In college, students are constantly busy, buzzing around from one thing to the next like bees pollenating flowers. After all the day’s activities are done, most students don’t even want to think about reading anymore. Netflix, pizza, and a cozy blanket sound a lot nicer to a lot of people instead of picking up a novel and thinking some more.

Yet what people don’t always realize is that reading for fun isn’t like reading for school. When reading for school, one engages in active reading, meaning they are paying particular attention to the content in order to glean information. On the other hand, reading for fun is considered passive reading, meaning that the reader only has to pay attention enough to know what is going on in the plot.

Right off the bat we can see that reading for school and reading for fun don’t even involve the same amount of energy to complete. So instead of watching Netflix or scrolling through Facebook to relax, why don’t people pick up a Harry Potter novel or the latest Stephen King book instead?

Another benefit of reading for fun is being able to connect to the characters.

When reading novels, we are privy to the characters’ thoughts and emotions. We see everything they see and know everything they know: their thoughts, their fears, their deepest desires. As a result, it is not uncommon for people to form attachments to characters while reading. Anyone who has read Harry Potter knows what I’m talking about because when certain characters die people actually cry about it.

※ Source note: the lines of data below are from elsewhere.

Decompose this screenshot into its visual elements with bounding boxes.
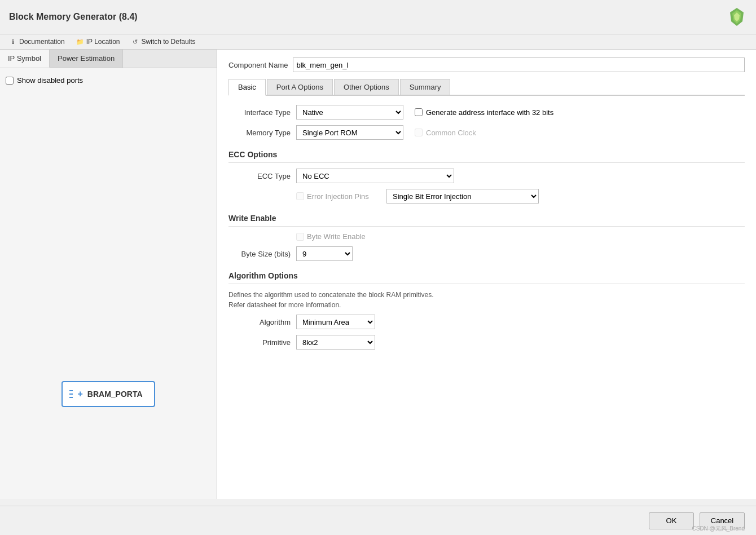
algorithm-desc-line2: Refer datasheet for more information. (228, 300, 745, 310)
tabs-row: Basic Port A Options Other Options Summa… (228, 79, 745, 96)
tab-power-estimation[interactable]: Power Estimation (50, 50, 123, 68)
algorithm-desc: Defines the algorithm used to concatenat… (228, 290, 745, 310)
right-panel: Component Name Basic Port A Options Othe… (217, 50, 756, 499)
common-clock-row: Common Clock (415, 129, 476, 137)
component-name-label: Component Name (228, 61, 288, 69)
algorithm-label: Algorithm (228, 318, 296, 326)
bram-symbol: + BRAM_PORTA (61, 381, 155, 407)
main-layout: IP Symbol Power Estimation Show disabled… (0, 50, 756, 499)
error-injection-check-label: Error Injection Pins (296, 192, 386, 201)
algorithm-desc-line1: Defines the algorithm used to concatenat… (228, 290, 745, 300)
generate-address-check-row: Generate address interface with 32 bits (415, 108, 553, 117)
location-icon: 📁 (76, 38, 84, 46)
algorithm-section-header: Algorithm Options (228, 267, 745, 284)
tab-other-options[interactable]: Other Options (334, 79, 399, 95)
basic-tab-content: Interface Type Native AXI4 AXI4 Lite Gen… (228, 105, 745, 355)
write-enable-section-header: Write Enable (228, 209, 745, 227)
memory-type-label: Memory Type (228, 129, 296, 137)
byte-size-label: Byte Size (bits) (228, 250, 296, 258)
common-clock-label: Common Clock (426, 129, 476, 137)
tab-basic[interactable]: Basic (228, 79, 266, 96)
left-tabs: IP Symbol Power Estimation (0, 50, 217, 68)
bram-area: + BRAM_PORTA (0, 289, 217, 499)
bottom-bar: OK Cancel (0, 506, 756, 535)
tab-port-a-options[interactable]: Port A Options (267, 79, 333, 95)
ip-location-link[interactable]: 📁 IP Location (76, 38, 120, 46)
primitive-select[interactable]: 8kx2 16kx1 4kx4 (296, 335, 375, 350)
switch-defaults-label: Switch to Defaults (142, 38, 196, 46)
algorithm-select[interactable]: Minimum Area Low Power Fixed Primitive (296, 315, 375, 329)
ecc-section-header: ECC Options (228, 145, 745, 163)
common-clock-checkbox[interactable] (415, 129, 423, 136)
byte-size-select[interactable]: 9 8 (296, 246, 353, 261)
error-injection-select[interactable]: Single Bit Error Injection Double Bit Er… (386, 189, 539, 204)
memory-type-select[interactable]: Single Port ROM Simple Dual Port RAM Tru… (296, 125, 403, 140)
ecc-type-select[interactable]: No ECC Hamming ECC SECDED (296, 169, 454, 183)
info-icon: ℹ (9, 38, 17, 46)
ip-location-label: IP Location (86, 38, 120, 46)
bram-label: BRAM_PORTA (87, 390, 143, 399)
conn-line-1 (69, 390, 73, 391)
primitive-label: Primitive (228, 338, 296, 347)
error-injection-row: Error Injection Pins Single Bit Error In… (228, 189, 745, 204)
show-disabled-ports-row: Show disabled ports (6, 74, 211, 87)
generate-address-label: Generate address interface with 32 bits (426, 108, 553, 117)
interface-type-row: Interface Type Native AXI4 AXI4 Lite Gen… (228, 105, 745, 120)
generate-address-checkbox[interactable] (415, 108, 423, 116)
watermark: CSDN @元风_Brend (692, 525, 745, 533)
switch-defaults-link[interactable]: ↺ Switch to Defaults (131, 38, 196, 46)
show-disabled-ports-label: Show disabled ports (17, 76, 83, 85)
bram-plus-icon: + (77, 389, 82, 399)
logo-icon (727, 7, 747, 27)
ok-button[interactable]: OK (649, 512, 694, 529)
left-panel-content: Show disabled ports (0, 68, 217, 289)
ecc-type-label: ECC Type (228, 172, 296, 180)
ecc-type-row: ECC Type No ECC Hamming ECC SECDED (228, 169, 745, 183)
tab-ip-symbol[interactable]: IP Symbol (0, 50, 50, 68)
byte-write-enable-label: Byte Write Enable (296, 232, 366, 241)
bram-connector (69, 390, 73, 398)
title-bar: Block Memory Generator (8.4) (0, 0, 756, 34)
documentation-link[interactable]: ℹ Documentation (9, 38, 65, 46)
error-injection-pins-checkbox[interactable] (296, 192, 304, 200)
algorithm-row: Algorithm Minimum Area Low Power Fixed P… (228, 315, 745, 329)
left-panel: IP Symbol Power Estimation Show disabled… (0, 50, 217, 499)
window-title: Block Memory Generator (8.4) (9, 12, 138, 22)
byte-write-enable-checkbox[interactable] (296, 233, 304, 241)
conn-line-3 (69, 397, 73, 398)
interface-type-select[interactable]: Native AXI4 AXI4 Lite (296, 105, 403, 120)
show-disabled-ports-checkbox[interactable] (6, 77, 14, 85)
byte-write-enable-row: Byte Write Enable (228, 232, 745, 241)
memory-type-row: Memory Type Single Port ROM Simple Dual … (228, 125, 745, 140)
byte-write-enable-text: Byte Write Enable (307, 232, 366, 241)
interface-type-label: Interface Type (228, 108, 296, 117)
component-name-input[interactable] (293, 58, 745, 72)
conn-line-2 (69, 393, 73, 395)
documentation-label: Documentation (19, 38, 65, 46)
refresh-icon: ↺ (131, 38, 139, 46)
error-injection-pins-label: Error Injection Pins (307, 192, 369, 201)
component-name-row: Component Name (228, 58, 745, 72)
toolbar: ℹ Documentation 📁 IP Location ↺ Switch t… (0, 34, 756, 50)
primitive-row: Primitive 8kx2 16kx1 4kx4 (228, 335, 745, 350)
tab-summary[interactable]: Summary (400, 79, 451, 95)
byte-size-row: Byte Size (bits) 9 8 (228, 246, 745, 261)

Granted, I’m sure there are some people reading this and thinking “Why in the world would I even want to connect to a fictional character? That’s do dumb.”

True, it may seem odd to some. But connecting to fictional characters and caring about fictional characters helps us to understand and connect with people in real life better. By living inside the heads of fictitious people, we get used to looking at people through their worldview, and so it becomes easier to do the same for real-life people.

A final way in which reading for fun is beneficial is that it helps you to become a better-rounded person.

If we as college students all only read about one thing forever and never read about anything else, I think our lives would become kind of boring. No change in reading material would mean no diversification, and no diversification would lead to people with some pretty flat educations.

Now, I am not trying to say that focusing on studying one subject is bad, because it’s not. It’s very good. What I am trying to say, however, is that when people simply refuse to do anything outside of their immediate educational requirements, they are willfully allowing themselves to become ignorant about certain subjects. Hence by reading for fun, college

students can help themselves to learn more about topics they might not have necessarily learned about, and it can help them to become well-rounded.

I understand that not all people enjoy reading for fun. I didn’t enjoy reading for fun until I was 12, and now that I’m in college I often struggle to find time to read things that aren’t required. But if you do have the time, I suggest that you fill that time with the magic of the written word, and allow yourself to become immersed in worlds beyond your wildest imaginings.